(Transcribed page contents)
----------------

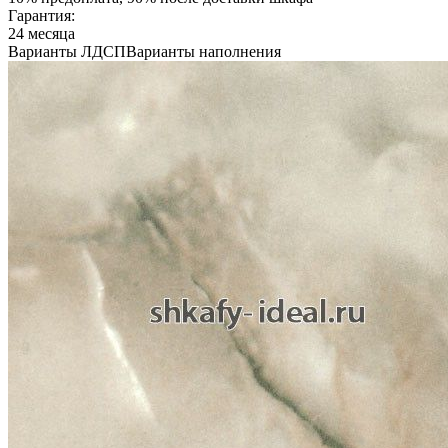
Гарантия:
24 месяца
Варианты ЛДСП
Варианты наполнения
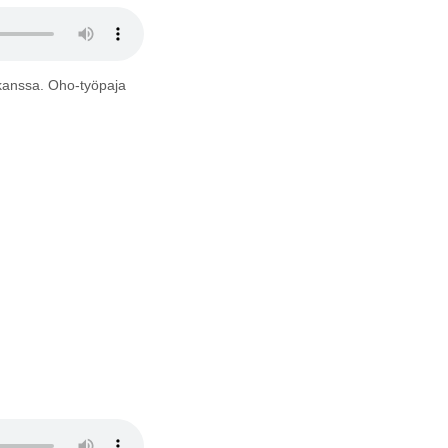
 kanssa. Oho-työpaja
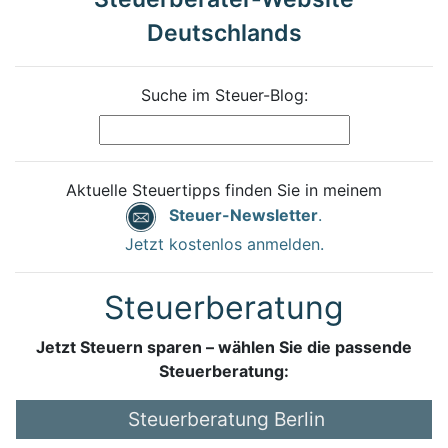
Deutschlands
Suche im Steuer-Blog:
Aktuelle Steuertipps finden Sie in meinem
Steuer-Newsletter
.
Jetzt kostenlos anmelden.
Steuerberatung
Jetzt Steuern sparen – wählen Sie die passende
Steuerberatung:
Steuerberatung Berlin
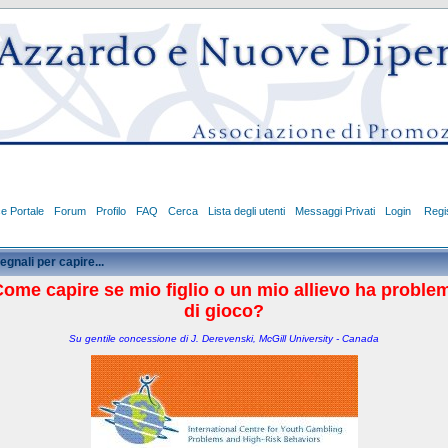
ce Portale
Forum
Profilo
FAQ
Cerca
Lista degli utenti
Messaggi Privati
Login
Regis
egnali per capire...
ome capire se mio figlio o un mio allievo ha proble
di gioco?
Su gentile concessione di J. Derevenski, McGill University - Canada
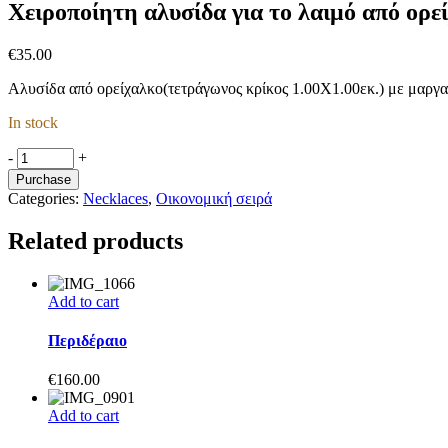
Χειροποίητη αλυσίδα για το λαιμό από ορε
€
35.00
Αλυσίδα από ορείχαλκο(τετράγωνος κρίκος 1.00Χ1.00εκ.) με μαργαρ
In stock
Χειροποίητη
-
+
αλυσίδα
Purchase
για
Categories:
Necklaces
,
Οικονομική σειρά
το
λαιμό
Related products
από
ορείχαλκο.
quantity
Add to cart
Περιδέραιο
€
160.00
Add to cart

----------------

* [TO DO]:
For every entry above, please output the text exactly and leave any picture behind.

* [SOLUTION TO THE PROBLEM]:
Гарантия:
24 месяца
Варианты ЛДСП
Варианты наполнения
 kanssa. Oho-työpaja
Deutschlands
Suche im Steuer-Blog:
Aktuelle Steuertipps finden Sie in meinem
Steuer-Newsletter
.
Jetzt kostenlos anmelden.
Steuerberatung
Jetzt Steuern sparen – wählen Sie die passende
Steuerberatung:
Steuerberatung Berlin
ce Portale
Forum
Profilo
FAQ
Cerca
Lista degli utenti
Messaggi Privati
Login
Regis
egnali per capire...
ome capire se mio figlio o un mio allievo ha proble
di gioco?
Su gentile concessione di J. Derevenski, McGill University - Canada
Χειροποίητη αλυσίδα για το λαιμό από ορε
€
35.00
Αλυσίδα από ορείχαλκο(τετράγωνος κρίκος 1.00Χ1.00εκ.) με μαργαρ
In stock
Χειροποίητη
-
+
αλυσίδα
Purchase
για
Categories:
Necklaces
,
Οικονομική σειρά
το
λαιμό
Related products
από
ορείχαλκο.
quantity
Add to cart
Περιδέραιο
€
160.00
Add to cart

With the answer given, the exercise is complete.